By Ms Fezeka Matebeni and Dr Sifiso Ntombela
Statistics South Africa (StatsSA) released the economic growth figures for the first quarter of 2022 on 7 June 2022. StatsSA reported that the South African economy grew by 1.9% in the first quarter (January–March) of 2022. This comes after the 1.4% increase recorded in the fourth quarter of 2021. The latest growth rates pushed the country’s economy back to its pre-Covid 19 levels, implying the economy is recovering from the impact of the pandemic. Eight of the ten industries recorded positive gains in this quarter, with manufacturing increasing by 4.9%, trade, catering, and accommodation industries increasing by 3.1%, making the largest contributions to economic growth. The agriculture, forestry and fishing industry also performed relatively well, increasing by 0,8%. While, mining and construction contracted by 1.1% and 0.7% respectively. Household consumption expenditure increased by 1.4%, spending on restaurants increased by 6.5% and an increase of 2.5% was recorded on food spending.
Agriculture shows resilience despite some challenges
Since the outbreak of the Covid-19 pandemic in 2019, agriculture has been amongst the best performing sectors in the country’s economy. However, in 2022, the sector has battled with the biosecurity issues such as the outbreak of locust that impacted crops and Foot-and-Mouth (FMD) disease that affected the exports and sales of animals and animal products such as beef and wool. The conflict between Russia and Ukraine also added pressure on South Africa’s agriculture because of the increasing trade relations between South Africa and Russia. The above average rainfall and operational efficiency challenges at the Durban and Cape Town ports were amongst factors that impacted the performance of the agricultural sector at the start of 2022. The Port of Cape Town alone handles 40% of South Africa’s agriculture and agro-processing products exports, and any disruption in this port tends to negatively impact agricultural trade.
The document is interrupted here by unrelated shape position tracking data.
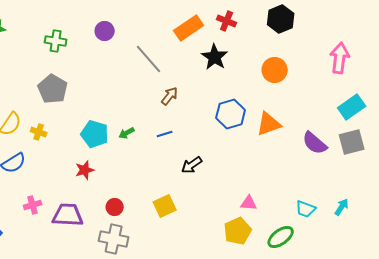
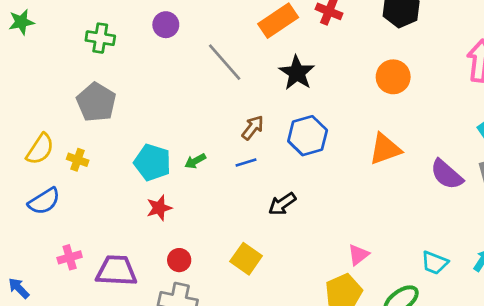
black star: (215, 57) -> (297, 73), moved
brown arrow: (170, 96) -> (253, 128), moved
blue hexagon: (231, 114) -> (308, 136), moved
red star: (85, 170) -> (159, 208), moved
pink triangle: (249, 203) -> (358, 255), turned -42
yellow square: (165, 206) -> (246, 259), turned -30

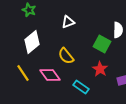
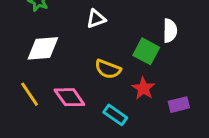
white diamond: (32, 42) -> (43, 48), turned 35
yellow semicircle: (66, 56) -> (108, 69), moved, turned -30

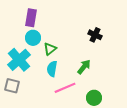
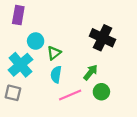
purple rectangle: (31, 18) -> (18, 15), moved
black cross: (95, 35) -> (102, 38), size x1.6
green circle: (94, 98) -> (101, 92), moved

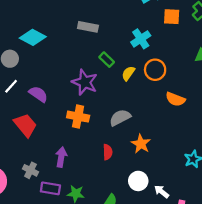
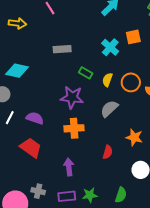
orange square: (172, 17) -> (133, 37), moved
orange circle: (155, 70) -> (131, 82), moved
gray semicircle: (120, 118) -> (109, 109), moved
red semicircle: (108, 152) -> (108, 152), turned 32
gray cross: (31, 170) -> (38, 191), moved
Despite the aforementioned challenges, the agricultural sector managed to record a positive growth rate of 0.8%, which reflects the resilience and agility of South Africa farmers, agro-processors and service providers in the sectors. The regulatory and market services provided by government to the sector are also assisting to enhance the competitiveness and growth rate of the sector. However, better farmer support in terms of mitigating the climate and weather risks through state subsidised insurance, access to affordable productions loans, and improvements in biosecurity measures to control diseases and pests affecting crops and animals will ensure the sector performs much better in the coming quarters. Some of these measures are contained in the recently signed sectoral social compact called the Agriculture and Agro-processing Master Plan. What is needed is the full implementation of measures contained in this plan to drive growth and assist the country to reduce the pace of rising food prices.
What can we expect?
The sector is set for one of the good years due to favourable climate condition, the expansion of planting crop production, as well as expectation of high harvest in horticulture. However, the ongoing Russia-Ukraine conflict coupled with increasing incidents of biosecurity breaches and the rising fuel and production inputs costs are the big risk to the sector and might negatively affect the performance of agriculture in the coming quarters of 2022. The agricultural sector is therefore projected to perform relatively poor in the next three quarters of 2022, provided clear and decisive measures are implemented as outlined the Master Plan.
Disclaimer: The views and opinions expressed in this article are those of the author. They do not purport to reflect the opinions or views of the National Agricultural Marketing Council (NAMC), Mzansi Agriculture Talk or its members.